The parallel that Wendell Berry drew from agriculture clarifies what is happening. Berry, writing from a Kentucky farm in 1977, argued that industrial agriculture was applying the same logic to soil that industrial medicine was applying to the body: treat the system as a substrate, override its natural processes with targeted inputs, optimize for measurable output at the expense of systemic health. The result in farming was topsoil depletion, microbiome collapse, and increasing input dependency. The result in medicine, Berry suggested, would be the same — and the mechanism is now visible in the data.
Soil and gut share more than an analogy. Both harbor billions of microbial cells per gram — the colon can contain 100 billion organisms per gram of its contents; a gram of healthy topsoil contains up to 10 billion. Soil diversity is substantially greater than gut diversity, but both systems share the same vulnerability: simplification through industrial inputs. Industrial agriculture simplified soil microbiomes the same way that chronic antibiotic use simplifies gut microbiomes. Both lead to fragility. Both require increasing inputs to maintain the outputs that the living system once provided freely.
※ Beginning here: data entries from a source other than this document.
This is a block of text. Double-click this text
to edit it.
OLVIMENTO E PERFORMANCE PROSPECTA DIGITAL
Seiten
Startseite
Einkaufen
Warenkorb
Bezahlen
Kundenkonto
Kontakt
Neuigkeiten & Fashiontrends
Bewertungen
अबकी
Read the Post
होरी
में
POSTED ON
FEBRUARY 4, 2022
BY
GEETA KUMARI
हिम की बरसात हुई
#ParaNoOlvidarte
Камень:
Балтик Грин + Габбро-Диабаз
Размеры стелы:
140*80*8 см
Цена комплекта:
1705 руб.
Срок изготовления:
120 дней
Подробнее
The permaculture response to industrial agriculture did not reject farming. It rejected the assumption that soil is a substrate. Permaculture works with the living system — builds microbial diversity, reduces chemical inputs that disrupt it, restores the relationships between plant roots and soil organisms that allow nutrients to cycle without external addition. The result is a farm that becomes more productive over time, not less.
Functional medicine, the emerging counter-movement within clinical practice, applies the same logic. Rather than targeting symptoms with specific interventions, it asks what systemic conditions are producing the symptom and works to restore those conditions. Dietary change to support microbial diversity. Reduction of inputs that disrupt the ecosystem. Attention to sleep, stress, and environmental factors that the machine model treated as peripheral. The methodology is not pharmaceutical but ecological: support self-regulation rather than override it.
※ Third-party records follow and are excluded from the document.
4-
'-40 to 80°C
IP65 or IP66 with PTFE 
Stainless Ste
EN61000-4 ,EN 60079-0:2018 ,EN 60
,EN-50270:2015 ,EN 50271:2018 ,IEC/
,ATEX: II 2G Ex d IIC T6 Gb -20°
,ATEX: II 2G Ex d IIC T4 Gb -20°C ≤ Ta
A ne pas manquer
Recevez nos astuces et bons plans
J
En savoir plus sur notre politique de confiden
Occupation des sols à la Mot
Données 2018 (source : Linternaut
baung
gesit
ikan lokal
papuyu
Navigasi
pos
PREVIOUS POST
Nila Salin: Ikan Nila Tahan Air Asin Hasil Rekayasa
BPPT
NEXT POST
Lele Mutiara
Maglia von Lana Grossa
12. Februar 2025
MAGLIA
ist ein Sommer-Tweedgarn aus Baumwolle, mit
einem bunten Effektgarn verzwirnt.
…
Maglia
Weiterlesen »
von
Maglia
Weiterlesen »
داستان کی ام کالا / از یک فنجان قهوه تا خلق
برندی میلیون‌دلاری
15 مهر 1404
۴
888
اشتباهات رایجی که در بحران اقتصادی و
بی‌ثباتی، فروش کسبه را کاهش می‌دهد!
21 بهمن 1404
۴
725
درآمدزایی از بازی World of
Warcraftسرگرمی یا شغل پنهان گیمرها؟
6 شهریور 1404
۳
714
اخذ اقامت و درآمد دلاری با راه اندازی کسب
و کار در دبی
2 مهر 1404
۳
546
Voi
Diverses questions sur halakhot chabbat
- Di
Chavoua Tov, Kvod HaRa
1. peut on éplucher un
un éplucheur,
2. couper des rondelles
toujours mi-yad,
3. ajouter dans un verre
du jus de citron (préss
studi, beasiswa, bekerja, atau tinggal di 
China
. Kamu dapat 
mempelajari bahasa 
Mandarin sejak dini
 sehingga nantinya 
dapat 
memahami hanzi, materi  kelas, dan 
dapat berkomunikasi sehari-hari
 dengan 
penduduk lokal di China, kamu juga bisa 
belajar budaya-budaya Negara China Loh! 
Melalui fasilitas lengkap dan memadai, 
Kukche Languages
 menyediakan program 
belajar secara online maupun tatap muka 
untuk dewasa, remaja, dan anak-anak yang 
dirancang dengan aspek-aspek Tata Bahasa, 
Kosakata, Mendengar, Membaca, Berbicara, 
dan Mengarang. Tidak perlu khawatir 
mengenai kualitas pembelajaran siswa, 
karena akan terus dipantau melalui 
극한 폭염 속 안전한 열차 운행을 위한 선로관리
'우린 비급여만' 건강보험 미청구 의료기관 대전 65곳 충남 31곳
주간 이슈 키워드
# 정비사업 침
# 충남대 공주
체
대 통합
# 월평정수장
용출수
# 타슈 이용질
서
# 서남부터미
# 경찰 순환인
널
This convergence was not coordinated. The permaculture movement developed in Australia in the late 1970s, working from observations of natural farming and traditional land management. The microbiome research emerged from molecular biology in the 1990s and accelerated through the 2000s. Functional medicine practitioners arrived at their approach through clinical observation of what standard-of-care protocols could not resolve. None of these communities were reading each other's work when they arrived at the same conclusion.
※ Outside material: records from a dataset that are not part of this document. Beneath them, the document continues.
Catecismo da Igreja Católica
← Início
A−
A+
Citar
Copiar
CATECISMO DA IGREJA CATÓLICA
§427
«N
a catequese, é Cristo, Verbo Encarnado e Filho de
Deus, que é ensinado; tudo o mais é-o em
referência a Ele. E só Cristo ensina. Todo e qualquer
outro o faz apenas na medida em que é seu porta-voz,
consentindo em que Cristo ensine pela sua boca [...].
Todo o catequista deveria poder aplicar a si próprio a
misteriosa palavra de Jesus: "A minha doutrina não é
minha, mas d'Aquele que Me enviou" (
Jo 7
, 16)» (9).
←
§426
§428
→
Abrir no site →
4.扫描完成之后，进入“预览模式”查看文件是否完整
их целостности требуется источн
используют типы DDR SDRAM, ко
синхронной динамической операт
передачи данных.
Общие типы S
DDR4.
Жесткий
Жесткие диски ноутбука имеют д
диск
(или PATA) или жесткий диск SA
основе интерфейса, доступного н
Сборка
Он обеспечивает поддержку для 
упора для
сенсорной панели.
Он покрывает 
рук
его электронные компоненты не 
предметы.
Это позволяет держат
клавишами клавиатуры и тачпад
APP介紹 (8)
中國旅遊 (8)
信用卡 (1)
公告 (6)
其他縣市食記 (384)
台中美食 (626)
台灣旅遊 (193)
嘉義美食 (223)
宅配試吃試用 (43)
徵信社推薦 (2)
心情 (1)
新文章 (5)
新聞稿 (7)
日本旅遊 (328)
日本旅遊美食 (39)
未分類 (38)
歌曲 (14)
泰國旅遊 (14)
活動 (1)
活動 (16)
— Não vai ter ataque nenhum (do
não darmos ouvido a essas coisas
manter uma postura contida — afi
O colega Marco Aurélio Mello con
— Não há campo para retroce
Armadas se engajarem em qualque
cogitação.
When unconnected thinkers in different fields reach the same insight by different paths, that convergence is evidence. Not of fashion or cultural mood, but of something real about how biological systems work.
The machine model will not disappear. It remains the right tool for the conditions it was designed to address: acute bacterial infection, structural injury, surgical correction of specific failures. The appendix that bursts needs a surgeon, not a probiotic. But chronic disease — the metabolic disorders, autoimmune conditions, neurological complaints, and mood disruptions that now dominate the clinical picture in wealthy countries — does not resolve with the tools built for acute mechanical failure.
A generation of researchers is now documenting what the microbiome is doing: training the immune system to distinguish self from other, regulating neurotransmitter production, influencing metabolic function, calibrating inflammatory response. Each discovery adds weight to what the ecological framing already suggested — that health is a property of a functioning system, not the absence of specific pathogens.
Permaculture took two decades to move from fringe practice to agricultural mainstream. The microbiome has moved faster because the molecular evidence arrived in force and because the chronic disease burden was undeniable. What is beginning to emerge — slowly, against institutional resistance — is a medicine that treats the body the way a good farmer treats the land.
The insight was always the same. The domains took different paths to reach it.